Evidence on the discrimination of quinoa grains with a combination of FT-MIR and FT-NIR spectroscopy

J Food Sci Technol. 2019 Oct;56(10):4457-4464. doi: 10.1007/s13197-019-03948-7. Epub 2019 Jul 23.

Abstract

Quinoa is considered as a valuable re-emergent crop due to its nutritional composition. In this study, five quinoa grains from different geographical origin (Real, CHEN 252, Regalona, BO25 and UDc9) were discriminated using a combination of FT-MIR and FT-NIR spectra as input for principal component analysis (PCA), cluster analysis (CA) and soft independent modelling class analogy (SIMCA).

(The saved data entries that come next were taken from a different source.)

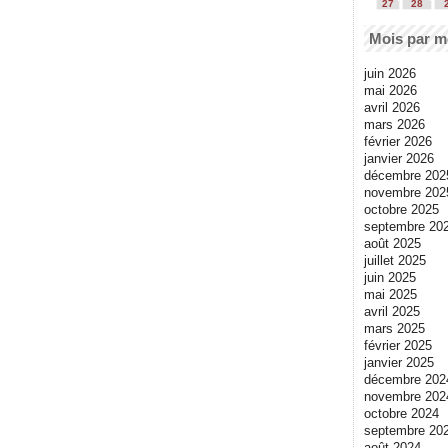
27
28
Mois par m
juin 2026
mai 2026
avril 2026
mars 2026
février 2026
janvier 2026
décembre 202
novembre 202
octobre 2025
septembre 20
août 2025
juillet 2025
juin 2025
mai 2025
avril 2025
mars 2025
février 2025
janvier 2025
décembre 202
novembre 202
octobre 2024
septembre 20
août 2024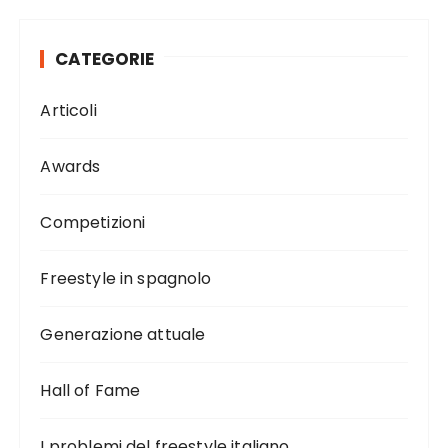
CATEGORIE
Articoli
Awards
Competizioni
Freestyle in spagnolo
Generazione attuale
Hall of Fame
I problemi del freestyle italiano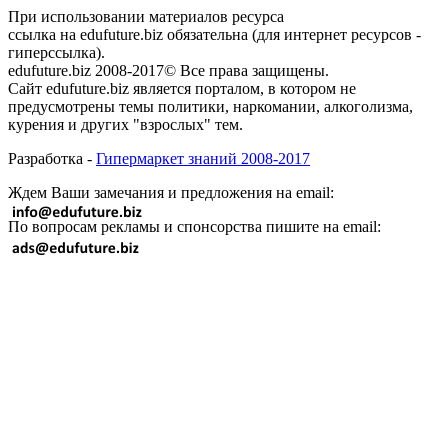
При использовании материалов ресурса
ссылка на edufuture.biz обязательна (для интернет ресурсов -
гиперссылка).
edufuture.biz 2008-2017© Все права защищены.
Сайт edufuture.biz является порталом, в котором не
предусмотрены темы политики, наркомании, алкоголизма,
курения и других "взрослых" тем.
Разработка -
Гипермаркет знаний 2008-2017
Ждем Ваши замечания и предложения на email:
По вопросам рекламы и спонсорства пишите на email: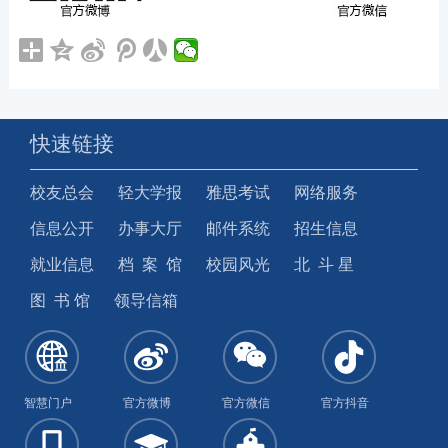
快速链接
校友总会
轻大学报
雅思考试
网络服务
信息公开
办事大厅
邮件系统
招生信息
就业信息
档 案 馆
校园风光
北 斗 星
图 书 馆
领导信箱
智慧门户
官方微博
官方微信
官方抖音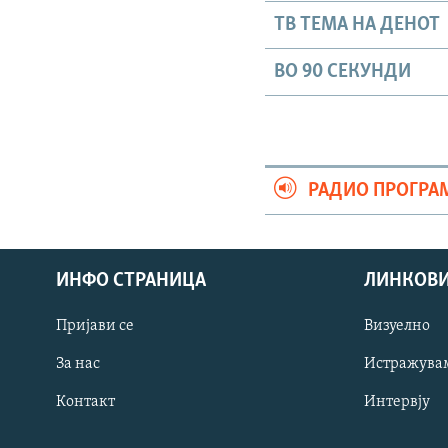
ТВ ТЕМА НА ДЕНОТ
ВО 90 СЕКУНДИ
РАДИО ПРОГРА
ИНФО СТРАНИЦА
ЛИНКОВ
Пријави се
Визуелно
СЛЕДЕТЕ НЕ
За нас
Истражува
Контакт
Интервју
РСЕ веб страници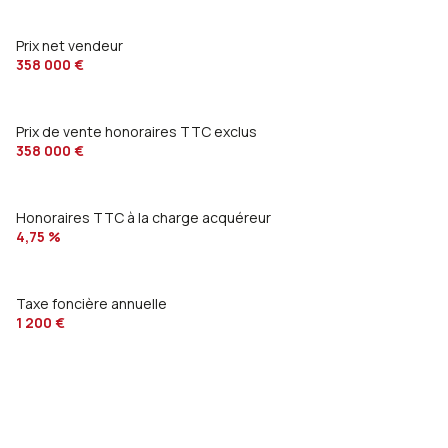
bureau
14 m²
Prix net vendeur
WC
2 m²
358 000 €
pièce à vivre
53 m²
chambre
30 m²
Prix de vente honoraires TTC exclus
358 000 €
Honoraires TTC à la charge acquéreur
4,75 %
Taxe foncière annuelle
1 200 €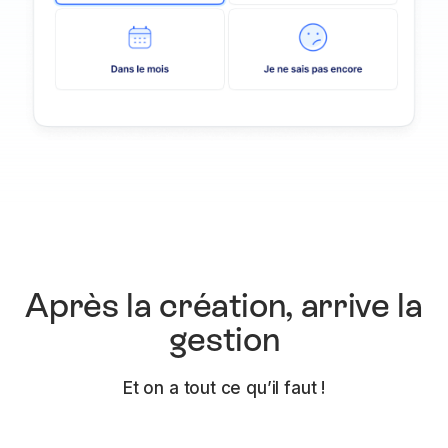
Après la création, arrive la
gestion
Et on a tout ce qu’il faut !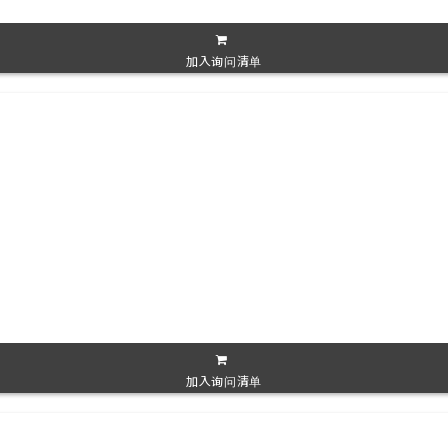
加入询问清单
加入询问清单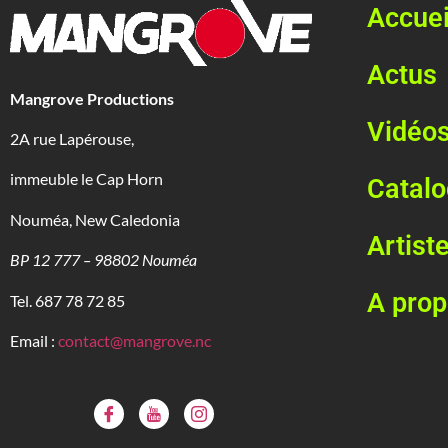
Accuei
Actus
Mangrove Productions
Vidéo
2A rue Lapérouse,
immeuble le Cap Horn
Catal
Nouméa, New Caledonia
Artist
BP 12 777 – 98802 Nouméa
A pro
Tel. 687 78 72 85
Email :
contact@mangrove.nc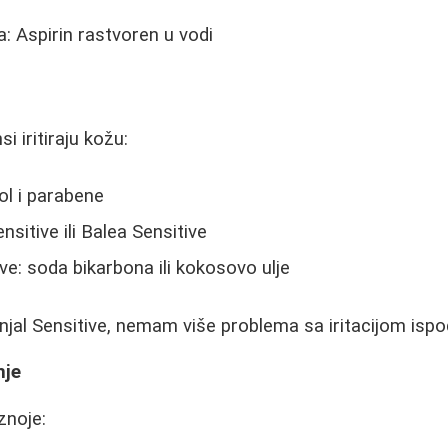
a: Aspirin rastvoren u vodi
 iritiraju kožu:
ol i parabene
nsitive ili Balea Sensitive
ve: soda bikarbona ili kokosovo ulje
njal Sensitive, nemam više problema sa iritacijom ispo
nje
znoje: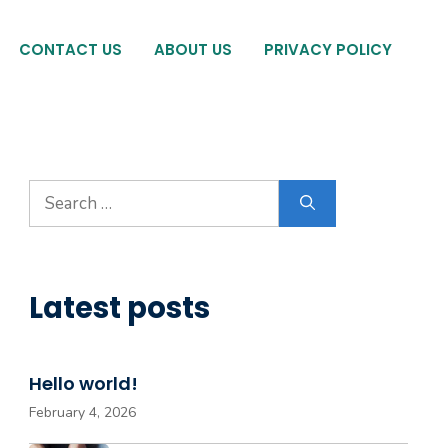
CONTACT US
ABOUT US
PRIVACY POLICY
Search
for:
Latest posts
Hello world!
February 4, 2026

The results obtained from PCA and CA show a great power of discrimination, with an average silhouette width value of 0.96. Moreover, SIMCA showed an error rate and accuracy values of 0 and 1 respectively with only 4% misclassified samples. A relationship between each principal component and the most important variables for the discrimination were mainly due to vibrations of several oleofins groups (C-H, C-H2, C-H3), alkene group (-CH=CH-), hydroxyl group (O-H) and Amides I and II vibrational modes.

Keywords: Chemometric methods; Infrared spectroscopy; Near infrared spectroscopy; Quinoa grains.